Over 200 dead or missing after storm swamps the Philippines
It's the latest storm to strike the disaster-prone archipelago nation.
-- A tropical storm in the southern Philippines has swamped entire villages and uprooted thousands of families. Over 200 people were feared dead or missing Saturday, officials said.
Since making landfall Friday morning in Davao Oriental province on Mindanao island, Tropical Storm Tembin, known locally as Vinta, has triggered flash floods and landslides that have swept away homes and people.
Office of Civil Defense Spokesperson Romina Marasigan said in a press briefing Saturday that 123 people were killed, with an additional 160 missing and 14 injured, many of whom are from the provinces of Lanao del Norte, Zamboanga del Sur and Zamboanga del Norte.
So far, the storm has hit 389 villages across five regions in the Philippines, mostly in Mindanao, according to Harold Clavite, director-general of the country's information agency.
More than 68,000 people are at 227 evacuation centers.
"Several locations have reported massive flooding which affected a lot of communities," Clavite told ABC News. "We are still monitoring ongoing verification of dead and missing persons."
Food packs and other aid are being distributed in the affected communities, according to Philippine President Rodrigo Duterte's office.

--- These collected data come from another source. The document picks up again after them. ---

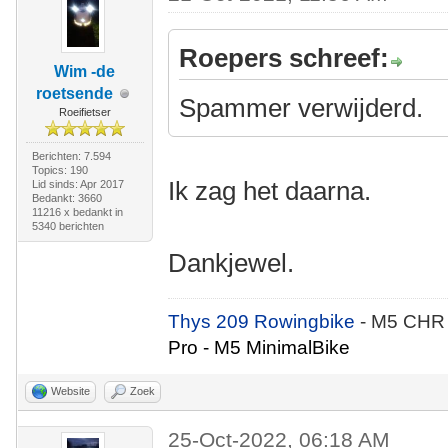
Roepers schreef:
Wim -de
roetsende
Spammer verwijderd.
Roeifietser
Berichten: 7.594
Topics: 190
Ik zag het daarna.
Lid sinds: Apr 2017
Bedankt: 3660
11216 x bedankt in
5340 berichten
Dankjewel.
Thys 209 Rowingbike
- M5 CHR
Pro - M5 MinimalBike
Website
Zoek
25-Oct-2022, 06:18 AM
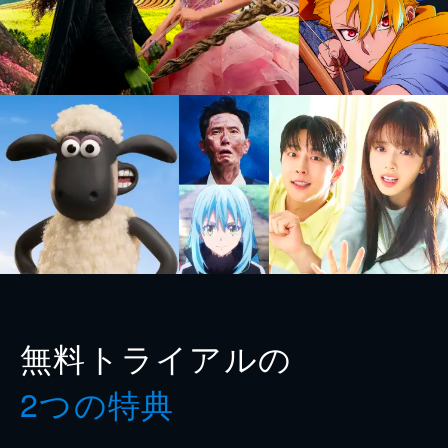
無料トライアルの
2つの特典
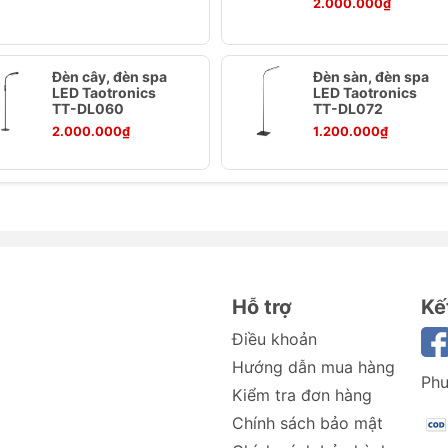
2.000.000₫
đế cho phép điều chỉnh độ sáng mượt mà, phù hợp với mọ
 RGB tạo không gian ấm cúng và có thể khóa màu yêu thí
Đèn cây, đèn spa
Đèn sàn, đèn spa
y dặn giúp ánh sáng tập trung, giảm thiểu chói và mỏi mắt
LED Taotronics
LED Taotronics
t bị di động ngay trên đế đèn, rất tiện lợi khi sử dụng.
TT-DL060
TT-DL072
2.000.000₫
1.200.000₫
nics TT-DL015
Hỗ trợ
Kế
Điều khoản
Hướng dẫn mua hàng
Phư
Kiểm tra đơn hàng
Chính sách bảo mật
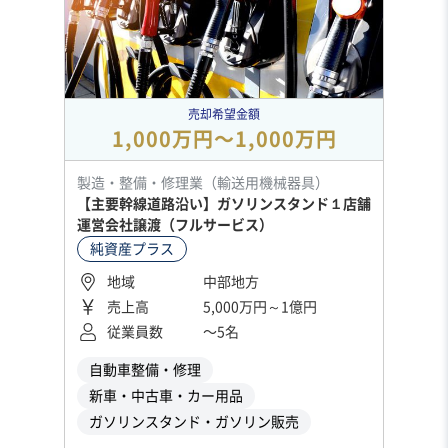
売却希望金額
1,000万円〜1,000万円
製造・整備・修理業（輸送用機械器具）
【主要幹線道路沿い】ガソリンスタンド１店舗
運営会社譲渡（フルサービス）
純資産プラス
地域
中部地方
売上高
5,000万円～1億円
従業員数
〜5名
自動車整備・修理
新車・中古車・カー用品
ガソリンスタンド・ガソリン販売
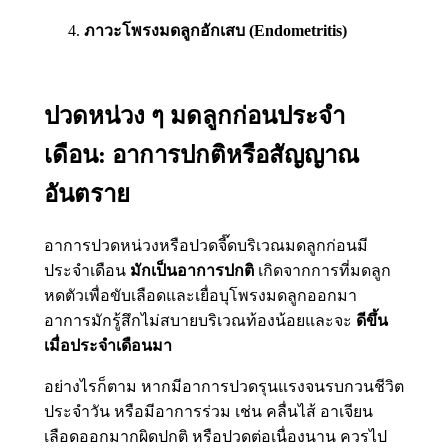
ภาวะโพรงมดลูกอักเสบ (Endometritis)
ปวดหน่วง ๆ มดลูกก่อนประจำ
เดือน: อาการปกติหรือสัญญาณ
อันตราย
อาการปวดหน่วงหรือปวดจี๊ดบริเวณมดลูกก่อนมี
ประจำเดือน
มักเป็นอาการปกติ
เกิดจากการที่มดลูก
หดตัวเพื่อขับเลือดและเยื่อบุโพรงมดลูกออกมา
อาการมักรู้สึกไม่สบายบริเวณท้องน้อยและจะ
ดีขึ้น
เมื่อประจำเดือนมา
อย่างไรก็ตาม หากมีอาการปวดรุนแรงจนรบกวนชีวิต
ประจำวัน หรือมีอาการร่วม เช่น คลื่นไส้ อาเจียน
เลือดออกมากผิดปกติ หรือปวดต่อเนื่องนาน ควรไป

“It is unfortunate that another tropical cyclone, Vinta, made its presence felt so near Christmas,” presidential spokesman Harry Roque Jr. said in a press release Saturday.
Tembin was packing maximum sustained winds of 50 miles per hour with gusts as high as 59 mph. The storm is forecast to move away from the southern Philippines on Sunday toward the South China Sea, inching closer to Vietnam.
It's the latest storm to strike the archipelago nation situated on the Pacific typhoon belt, making it one of the most disaster-prone countries in the world.